* [Problem details]: A word-for-word transcription of the data below is required.

□ □ □ □ □

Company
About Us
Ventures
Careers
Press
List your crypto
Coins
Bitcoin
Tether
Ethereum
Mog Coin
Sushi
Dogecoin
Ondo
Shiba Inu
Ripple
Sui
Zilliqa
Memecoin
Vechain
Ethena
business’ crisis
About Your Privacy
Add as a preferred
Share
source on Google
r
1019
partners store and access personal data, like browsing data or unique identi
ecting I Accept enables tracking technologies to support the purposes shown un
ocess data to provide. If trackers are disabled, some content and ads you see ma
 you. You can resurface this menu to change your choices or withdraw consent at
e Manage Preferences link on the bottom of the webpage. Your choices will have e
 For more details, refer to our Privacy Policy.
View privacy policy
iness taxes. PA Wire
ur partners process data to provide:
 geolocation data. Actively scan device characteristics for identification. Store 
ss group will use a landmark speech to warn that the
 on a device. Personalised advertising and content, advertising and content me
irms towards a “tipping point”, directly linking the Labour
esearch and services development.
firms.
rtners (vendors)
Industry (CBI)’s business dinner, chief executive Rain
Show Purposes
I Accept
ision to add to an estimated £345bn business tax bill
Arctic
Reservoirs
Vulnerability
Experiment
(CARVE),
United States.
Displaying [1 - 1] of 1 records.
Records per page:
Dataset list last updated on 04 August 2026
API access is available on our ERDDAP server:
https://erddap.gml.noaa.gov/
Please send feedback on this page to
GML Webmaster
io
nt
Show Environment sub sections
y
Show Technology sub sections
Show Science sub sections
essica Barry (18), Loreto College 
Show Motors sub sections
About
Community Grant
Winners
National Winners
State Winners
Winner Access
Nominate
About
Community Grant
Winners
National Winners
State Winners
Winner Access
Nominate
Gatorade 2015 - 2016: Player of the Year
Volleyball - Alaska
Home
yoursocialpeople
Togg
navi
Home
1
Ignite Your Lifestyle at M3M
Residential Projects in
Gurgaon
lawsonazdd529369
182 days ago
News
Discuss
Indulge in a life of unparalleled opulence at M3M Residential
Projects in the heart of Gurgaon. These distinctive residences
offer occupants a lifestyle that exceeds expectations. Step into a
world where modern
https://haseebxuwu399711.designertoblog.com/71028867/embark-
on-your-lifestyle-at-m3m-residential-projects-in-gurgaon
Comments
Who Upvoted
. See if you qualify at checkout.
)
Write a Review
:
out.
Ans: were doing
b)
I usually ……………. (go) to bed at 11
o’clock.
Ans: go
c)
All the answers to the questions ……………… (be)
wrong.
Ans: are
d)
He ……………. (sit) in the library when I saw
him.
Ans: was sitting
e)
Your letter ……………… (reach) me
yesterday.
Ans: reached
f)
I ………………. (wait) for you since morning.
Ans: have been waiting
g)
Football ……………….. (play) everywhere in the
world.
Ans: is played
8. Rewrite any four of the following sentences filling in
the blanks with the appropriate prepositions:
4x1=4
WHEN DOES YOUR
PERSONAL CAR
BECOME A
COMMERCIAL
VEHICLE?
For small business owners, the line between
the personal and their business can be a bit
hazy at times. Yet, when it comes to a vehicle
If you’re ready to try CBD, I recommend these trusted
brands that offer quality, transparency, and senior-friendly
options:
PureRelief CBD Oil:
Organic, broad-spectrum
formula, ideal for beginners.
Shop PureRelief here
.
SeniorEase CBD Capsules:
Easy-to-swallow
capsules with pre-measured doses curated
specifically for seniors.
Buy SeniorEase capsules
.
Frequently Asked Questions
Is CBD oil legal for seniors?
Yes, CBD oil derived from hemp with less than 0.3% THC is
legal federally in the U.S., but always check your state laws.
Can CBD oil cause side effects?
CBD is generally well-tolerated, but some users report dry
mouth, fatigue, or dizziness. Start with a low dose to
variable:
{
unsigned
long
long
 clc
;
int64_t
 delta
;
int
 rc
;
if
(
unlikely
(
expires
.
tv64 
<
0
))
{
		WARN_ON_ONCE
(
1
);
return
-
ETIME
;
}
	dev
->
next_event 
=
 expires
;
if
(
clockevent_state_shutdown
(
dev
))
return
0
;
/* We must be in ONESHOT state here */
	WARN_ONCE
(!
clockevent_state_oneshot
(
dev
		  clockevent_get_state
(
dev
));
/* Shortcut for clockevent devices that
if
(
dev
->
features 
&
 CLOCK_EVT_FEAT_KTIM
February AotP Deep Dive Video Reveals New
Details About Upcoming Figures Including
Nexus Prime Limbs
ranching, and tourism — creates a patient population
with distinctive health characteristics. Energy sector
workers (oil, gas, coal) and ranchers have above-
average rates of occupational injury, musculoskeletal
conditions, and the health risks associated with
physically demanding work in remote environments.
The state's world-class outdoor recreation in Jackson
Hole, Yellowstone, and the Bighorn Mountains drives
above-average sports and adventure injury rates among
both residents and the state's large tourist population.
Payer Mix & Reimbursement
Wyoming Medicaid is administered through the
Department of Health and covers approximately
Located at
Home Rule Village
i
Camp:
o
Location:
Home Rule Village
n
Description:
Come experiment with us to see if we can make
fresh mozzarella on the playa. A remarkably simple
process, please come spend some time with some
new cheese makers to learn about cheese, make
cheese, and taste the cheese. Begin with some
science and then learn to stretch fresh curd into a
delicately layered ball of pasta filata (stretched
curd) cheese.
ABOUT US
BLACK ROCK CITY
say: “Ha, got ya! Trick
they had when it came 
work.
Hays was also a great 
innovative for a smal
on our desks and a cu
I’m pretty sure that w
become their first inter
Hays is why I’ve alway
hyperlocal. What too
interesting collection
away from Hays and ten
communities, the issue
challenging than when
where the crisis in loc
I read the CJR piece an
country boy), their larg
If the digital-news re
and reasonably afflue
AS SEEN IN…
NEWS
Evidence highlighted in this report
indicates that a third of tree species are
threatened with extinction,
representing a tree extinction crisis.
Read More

□ □ □ □ □

* [Task solution]:
Company
About Us
Ventures
Careers
Press
List your crypto
Coins
Bitcoin
Tether
Ethereum
Mog Coin
Sushi
Dogecoin
Ondo
Shiba Inu
Ripple
Sui
Zilliqa
Memecoin
Vechain
Ethena
business’ crisis
About Your Privacy
Add as a preferred
Share
source on Google
r
1019
partners store and access personal data, like browsing data or unique identi
ecting I Accept enables tracking technologies to support the purposes shown un
ocess data to provide. If trackers are disabled, some content and ads you see ma
 you. You can resurface this menu to change your choices or withdraw consent at
e Manage Preferences link on the bottom of the webpage. Your choices will have e
 For more details, refer to our Privacy Policy.
View privacy policy
iness taxes. PA Wire
ur partners process data to provide:
 geolocation data. Actively scan device characteristics for identification. Store 
ss group will use a landmark speech to warn that the
 on a device. Personalised advertising and content, advertising and content me
irms towards a “tipping point”, directly linking the Labour
esearch and services development.
firms.
rtners (vendors)
Industry (CBI)’s business dinner, chief executive Rain
Show Purposes
I Accept
ision to add to an estimated £345bn business tax bill
Arctic
Reservoirs
Vulnerability
Experiment
(CARVE),
United States.
Displaying [1 - 1] of 1 records.
Records per page:
Dataset list last updated on 04 August 2026
API access is available on our ERDDAP server:
https://erddap.gml.noaa.gov/
Please send feedback on this page to
GML Webmaster
io
nt
Show Environment sub sections
y
Show Technology sub sections
Show Science sub sections
essica Barry (18), Loreto College 
Show Motors sub sections
About
Community Grant
Winners
National Winners
State Winners
Winner Access
Nominate
About
Community Grant
Winners
National Winners
State Winners
Winner Access
Nominate
Gatorade 2015 - 2016: Player of the Year
Volleyball - Alaska
Home
yoursocialpeople
Togg
navi
Home
1
Ignite Your Lifestyle at M3M
Residential Projects in
Gurgaon
lawsonazdd529369
182 days ago
News
Discuss
Indulge in a life of unparalleled opulence at M3M Residential
Projects in the heart of Gurgaon. These distinctive residences
offer occupants a lifestyle that exceeds expectations. Step into a
world where modern
https://haseebxuwu399711.designertoblog.com/71028867/embark-
on-your-lifestyle-at-m3m-residential-projects-in-gurgaon
Comments
Who Upvoted
. See if you qualify at checkout.
)
Write a Review
:
out.
Ans: were doing
b)
I usually ……………. (go) to bed at 11
o’clock.
Ans: go
c)
All the answers to the questions ……………… (be)
wrong.
Ans: are
d)
He ……………. (sit) in the library when I saw
him.
Ans: was sitting
e)
Your letter ……………… (reach) me
yesterday.
Ans: reached
f)
I ………………. (wait) for you since morning.
Ans: have been waiting
g)
Football ……………….. (play) everywhere in the
world.
Ans: is played
8. Rewrite any four of the following sentences filling in
the blanks with the appropriate prepositions:
4x1=4
WHEN DOES YOUR
PERSONAL CAR
BECOME A
COMMERCIAL
VEHICLE?
For small business owners, the line between
the personal and their business can be a bit
hazy at times. Yet, when it comes to a vehicle
If you’re ready to try CBD, I recommend these trusted
brands that offer quality, transparency, and senior-friendly
options:
PureRelief CBD Oil:
Organic, broad-spectrum
formula, ideal for beginners.
Shop PureRelief here
.
SeniorEase CBD Capsules:
Easy-to-swallow
capsules with pre-measured doses curated
specifically for seniors.
Buy SeniorEase capsules
.
Frequently Asked Questions
Is CBD oil legal for seniors?
Yes, CBD oil derived from hemp with less than 0.3% THC is
legal federally in the U.S., but always check your state laws.
Can CBD oil cause side effects?
CBD is generally well-tolerated, but some users report dry
mouth, fatigue, or dizziness. Start with a low dose to
variable:
{
unsigned
long
long
 clc
;
int64_t
 delta
;
int
 rc
;
if
(
unlikely
(
expires
.
tv64 
<
0
))
{
		WARN_ON_ONCE
(
1
);
return
-
ETIME
;
}
	dev
->
next_event 
=
 expires
;
if
(
clockevent_state_shutdown
(
dev
))
return
0
;
/* We must be in ONESHOT state here */
	WARN_ONCE
(!
clockevent_state_oneshot
(
dev
		  clockevent_get_state
(
dev
));
/* Shortcut for clockevent devices that
if
(
dev
->
features 
&
 CLOCK_EVT_FEAT_KTIM
February AotP Deep Dive Video Reveals New
Details About Upcoming Figures Including
Nexus Prime Limbs
ranching, and tourism — creates a patient population
with distinctive health characteristics. Energy sector
workers (oil, gas, coal) and ranchers have above-
average rates of occupational injury, musculoskeletal
conditions, and the health risks associated with
physically demanding work in remote environments.
The state's world-class outdoor recreation in Jackson
Hole, Yellowstone, and the Bighorn Mountains drives
above-average sports and adventure injury rates among
both residents and the state's large tourist population.
Payer Mix & Reimbursement
Wyoming Medicaid is administered through the
Department of Health and covers approximately
Located at
Home Rule Village
i
Camp:
o
Location:
Home Rule Village
n
Description:
Come experiment with us to see if we can make
fresh mozzarella on the playa. A remarkably simple
process, please come spend some time with some
new cheese makers to learn about cheese, make
cheese, and taste the cheese. Begin with some
science and then learn to stretch fresh curd into a
delicately layered ball of pasta filata (stretched
curd) cheese.
ABOUT US
BLACK ROCK CITY
say: “Ha, got ya! Trick
they had when it came 
work.
Hays was also a great 
innovative for a smal
on our desks and a cu
I’m pretty sure that w
become their first inter
Hays is why I’ve alway
hyperlocal. What too
interesting collection
away from Hays and ten
communities, the issue
challenging than when
where the crisis in loc
I read the CJR piece an
country boy), their larg
If the digital-news re
and reasonably afflue
AS SEEN IN…
NEWS
Evidence highlighted in this report
indicates that a third of tree species are
threatened with extinction,
representing a tree extinction crisis.
Read More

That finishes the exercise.